Therein lies the specific nature of electromagnetic waves that limits the power of microscopes. The wavelength of EM waves is inversely proportional to the energy contained in each photon. As the wavelength becomes smaller, the amount of energy becomes larger.

If the switch from EM waves to photon particles confuses you, it is a fact of the quantum world that EM energy is carried by photons — particles of light, which also have wavelike properties.

This wave-particle duality also applies to very small quantum particles such as electrons.

Hence, we use electron microscopes that rely on the wavelike properties of beams of electrons, which because of the mass of the electron have shorter wavelengths at lower energies than EM waves. The wavelength of electrons and other atomic-size particles is inversely proportional to the momentum of the particle.

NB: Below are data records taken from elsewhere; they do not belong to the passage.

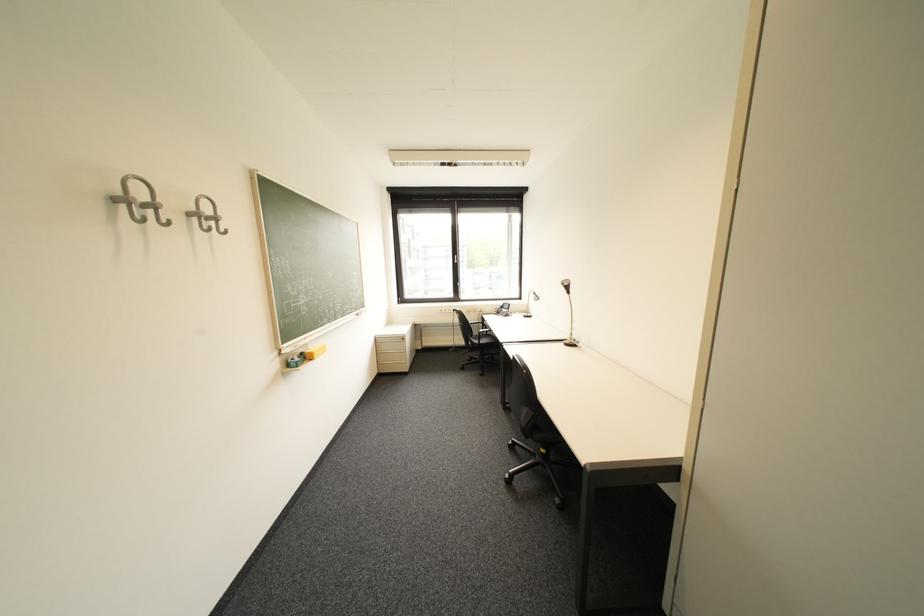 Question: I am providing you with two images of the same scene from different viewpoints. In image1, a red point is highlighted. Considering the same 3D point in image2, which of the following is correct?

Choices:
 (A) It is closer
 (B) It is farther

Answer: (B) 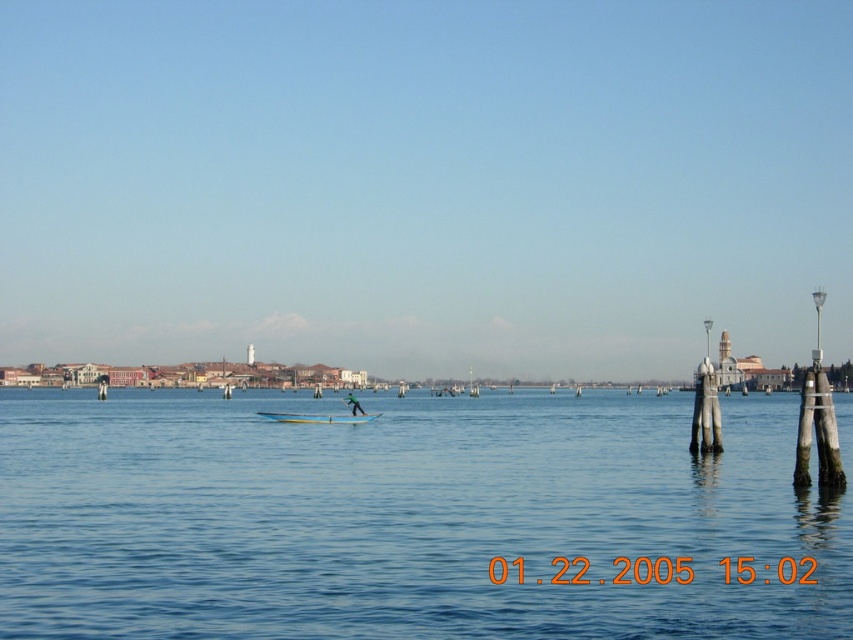 You are standing on the dock and see the blue water at center and the white glossy canoe at center. Which object is positioned to the right of the other?

The blue water at center is to the right of the white glossy canoe at center.

You are planning to take a photo of the blue water at center and the white glossy canoe at center. Which object will occupy more space in your photo?

The blue water at center has a larger size compared to the white glossy canoe at center, so it will occupy more space in the photo. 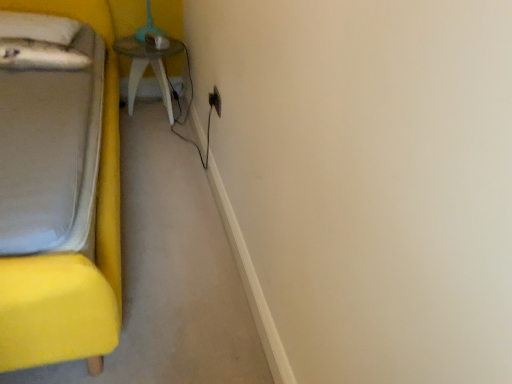 Question: Is white soft pillow at upper left facing away from wooden table at center?

Choices:
 (A) no
 (B) yes

Answer: (A)

Question: Would you say white soft pillow at upper left is outside wooden table at center?

Choices:
 (A) yes
 (B) no

Answer: (A)

Question: From the image's perspective, is white soft pillow at upper left below wooden table at center?

Choices:
 (A) yes
 (B) no

Answer: (B)

Question: Does white soft pillow at upper left have a lesser width compared to wooden table at center?

Choices:
 (A) no
 (B) yes

Answer: (A)

Question: From a real-world perspective, does white soft pillow at upper left stand above wooden table at center?

Choices:
 (A) no
 (B) yes

Answer: (B)

Question: Is the depth of white soft pillow at upper left less than that of wooden table at center?

Choices:
 (A) yes
 (B) no

Answer: (A)

Question: Is white soft pillow at upper left a part of yellow fabric bed at left?

Choices:
 (A) yes
 (B) no

Answer: (A)

Question: Does yellow fabric bed at left appear on the right side of white soft pillow at upper left?

Choices:
 (A) yes
 (B) no

Answer: (A)

Question: From the image's perspective, is yellow fabric bed at left on top of white soft pillow at upper left?

Choices:
 (A) yes
 (B) no

Answer: (B)

Question: Is yellow fabric bed at left aimed at white soft pillow at upper left?

Choices:
 (A) no
 (B) yes

Answer: (A)

Question: Considering the relative sizes of yellow fabric bed at left and white soft pillow at upper left in the image provided, is yellow fabric bed at left bigger than white soft pillow at upper left?

Choices:
 (A) yes
 (B) no

Answer: (A)

Question: Is yellow fabric bed at left with white soft pillow at upper left?

Choices:
 (A) yes
 (B) no

Answer: (B)

Question: Is white soft pillow at upper left located outside black plastic electric outlet at upper center?

Choices:
 (A) yes
 (B) no

Answer: (A) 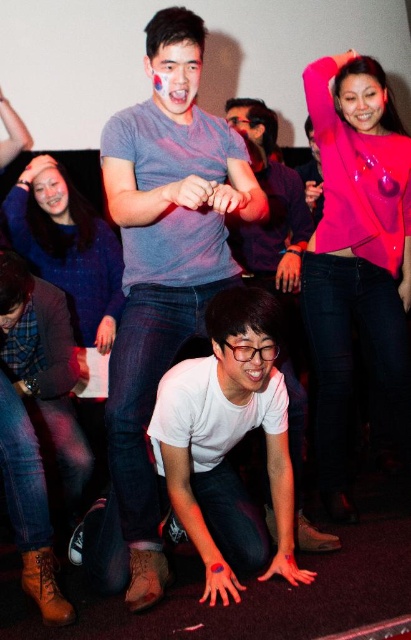 Question: Does gray cotton t-shirt at center have a lesser width compared to white matte shirt at center?

Choices:
 (A) yes
 (B) no

Answer: (A)

Question: Which point appears closest to the camera in this image?

Choices:
 (A) (122, 394)
 (B) (256, 161)
 (C) (239, 426)

Answer: (A)

Question: Which is farther from the white matte shirt at center?

Choices:
 (A) gray cotton t-shirt at center
 (B) white matte t-shirt at lower center

Answer: (B)

Question: Which point is farther to the camera?

Choices:
 (A) white matte shirt at center
 (B) gray cotton t-shirt at center

Answer: (A)

Question: Can you confirm if white matte shirt at center is positioned to the right of white matte t-shirt at lower center?

Choices:
 (A) no
 (B) yes

Answer: (A)

Question: Is gray cotton t-shirt at center to the right of white matte shirt at center from the viewer's perspective?

Choices:
 (A) yes
 (B) no

Answer: (B) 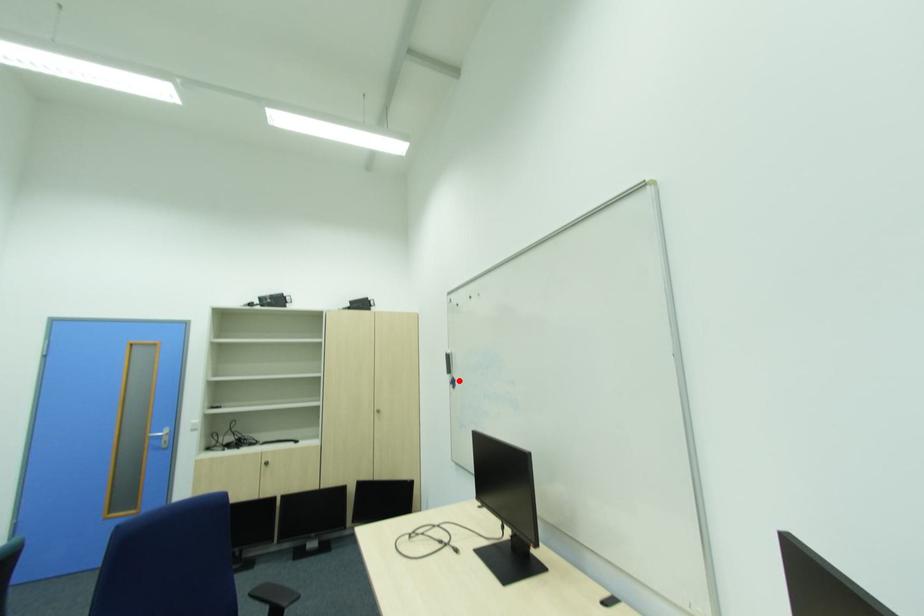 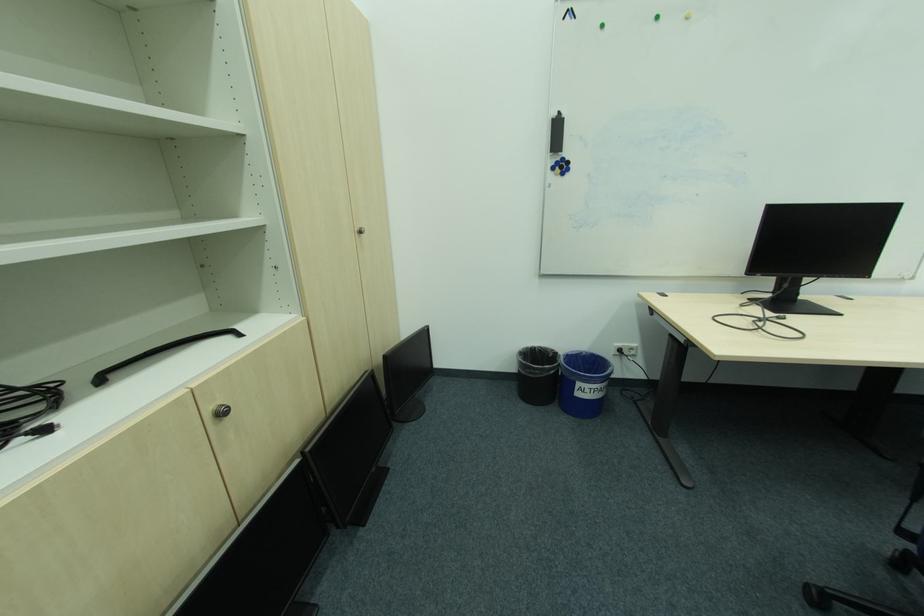 In the second image, find the point that corresponds to the highlighted location in the first image.

(565, 163) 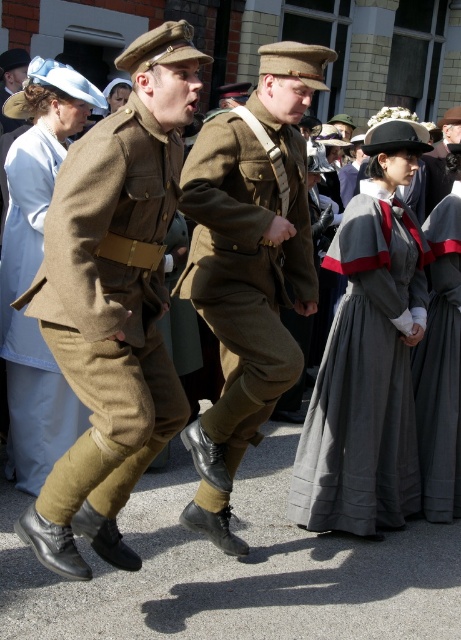 Can you confirm if matte brown uniform at center is positioned to the left of dark gray cotton dress at center?

Indeed, matte brown uniform at center is positioned on the left side of dark gray cotton dress at center.

Consider the image. Can you confirm if matte brown uniform at center is thinner than dark gray cotton dress at center?

Incorrect, matte brown uniform at center's width is not less than dark gray cotton dress at center's.

Image resolution: width=461 pixels, height=640 pixels. Find the location of `matte brown uniform at center`. matte brown uniform at center is located at coordinates (112, 301).

Looking at this image, is matte brown uniform at center thinner than khaki wool uniform at center?

No.

Where is `matte brown uniform at center`? matte brown uniform at center is located at coordinates (112, 301).

Does khaki wool uniform at center appear under gray cotton dress at center?

No, khaki wool uniform at center is not below gray cotton dress at center.

Does khaki wool uniform at center have a lesser width compared to gray cotton dress at center?

Correct, khaki wool uniform at center's width is less than gray cotton dress at center's.

Is point (312, 282) in front of point (378, 442)?

Yes, point (312, 282) is in front of point (378, 442).

The width and height of the screenshot is (461, 640). Find the location of `khaki wool uniform at center`. khaki wool uniform at center is located at coordinates (248, 266).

An electron microscope can resolve objects down to the size of an atom, about 0.1 nm.

To see even smaller objects, such as the innards of an atomic nucleus, requires even higher energies. The nucleus of an atom is approximately 1 million times smaller than the atom; so, it requires a wavelength 1 million times smaller, or 1 million times the energy required to “see” the atom.

To see the smallest particles that physicists have theorized requires tremendous energies such as those produced in the European Organization for Nuclear Research’s Large Hadron Collider, the most complex machine ever built, which was used to find the elusive Higgs boson in 2012.

In order to study the smallest particles that comprise the universe, we must try to see how the universe was built, and that requires looking at the smallest particles that were created by the big bang.

The irony is that the smallest particles and the largest events in the universe are tangled in the ultimate Gordian knot.